■ **Try it**: Below are the records. Gather each line that holds "with".

Dataset records:

# # # # # # #

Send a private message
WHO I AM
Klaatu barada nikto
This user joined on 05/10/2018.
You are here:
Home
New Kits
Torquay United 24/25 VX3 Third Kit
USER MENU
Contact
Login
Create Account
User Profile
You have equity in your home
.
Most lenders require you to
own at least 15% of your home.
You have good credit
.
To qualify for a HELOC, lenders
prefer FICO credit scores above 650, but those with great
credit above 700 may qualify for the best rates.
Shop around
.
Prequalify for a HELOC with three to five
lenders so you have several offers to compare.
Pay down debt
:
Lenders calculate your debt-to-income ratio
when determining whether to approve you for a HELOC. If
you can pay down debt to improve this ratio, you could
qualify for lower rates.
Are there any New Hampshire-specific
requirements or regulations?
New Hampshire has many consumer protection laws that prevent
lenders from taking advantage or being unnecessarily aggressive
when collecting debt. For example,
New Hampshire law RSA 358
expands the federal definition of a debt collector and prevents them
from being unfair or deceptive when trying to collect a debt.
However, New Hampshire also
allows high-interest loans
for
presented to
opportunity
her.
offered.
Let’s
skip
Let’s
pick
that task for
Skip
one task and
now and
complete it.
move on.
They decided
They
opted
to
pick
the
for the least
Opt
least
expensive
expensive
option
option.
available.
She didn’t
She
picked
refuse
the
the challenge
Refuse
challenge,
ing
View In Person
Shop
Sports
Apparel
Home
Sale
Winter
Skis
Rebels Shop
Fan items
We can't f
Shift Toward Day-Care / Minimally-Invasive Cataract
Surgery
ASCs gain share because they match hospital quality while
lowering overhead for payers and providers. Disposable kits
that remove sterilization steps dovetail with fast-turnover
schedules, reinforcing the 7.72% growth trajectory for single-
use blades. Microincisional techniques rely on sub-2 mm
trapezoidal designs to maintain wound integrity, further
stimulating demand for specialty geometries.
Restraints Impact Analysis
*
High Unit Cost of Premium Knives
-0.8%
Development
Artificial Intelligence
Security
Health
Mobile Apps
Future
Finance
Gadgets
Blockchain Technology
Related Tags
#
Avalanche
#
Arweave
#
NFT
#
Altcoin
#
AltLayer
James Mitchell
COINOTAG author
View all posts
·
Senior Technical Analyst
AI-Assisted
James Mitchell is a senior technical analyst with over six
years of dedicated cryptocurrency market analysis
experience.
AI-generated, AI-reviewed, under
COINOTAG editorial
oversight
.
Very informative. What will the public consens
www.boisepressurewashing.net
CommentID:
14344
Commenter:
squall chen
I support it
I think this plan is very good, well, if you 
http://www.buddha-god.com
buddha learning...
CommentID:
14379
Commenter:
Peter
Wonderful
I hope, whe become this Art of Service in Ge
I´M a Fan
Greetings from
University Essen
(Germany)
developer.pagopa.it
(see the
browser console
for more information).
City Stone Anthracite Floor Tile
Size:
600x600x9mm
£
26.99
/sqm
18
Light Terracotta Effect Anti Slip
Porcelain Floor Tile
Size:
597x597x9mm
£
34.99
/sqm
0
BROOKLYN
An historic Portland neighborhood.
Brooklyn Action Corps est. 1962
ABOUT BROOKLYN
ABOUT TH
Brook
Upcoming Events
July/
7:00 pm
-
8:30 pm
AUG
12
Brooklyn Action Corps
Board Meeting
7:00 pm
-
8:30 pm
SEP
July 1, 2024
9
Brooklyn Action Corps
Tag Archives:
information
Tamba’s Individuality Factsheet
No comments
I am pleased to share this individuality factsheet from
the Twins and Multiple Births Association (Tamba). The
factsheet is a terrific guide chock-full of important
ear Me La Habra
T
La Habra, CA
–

# # # # # # #

■ **Response below**:
prefer FICO credit scores above 650, but those with great
Prequalify for a HELOC with three to five
that remove sterilization steps dovetail with fast-turnover
James Mitchell is a senior technical analyst with over six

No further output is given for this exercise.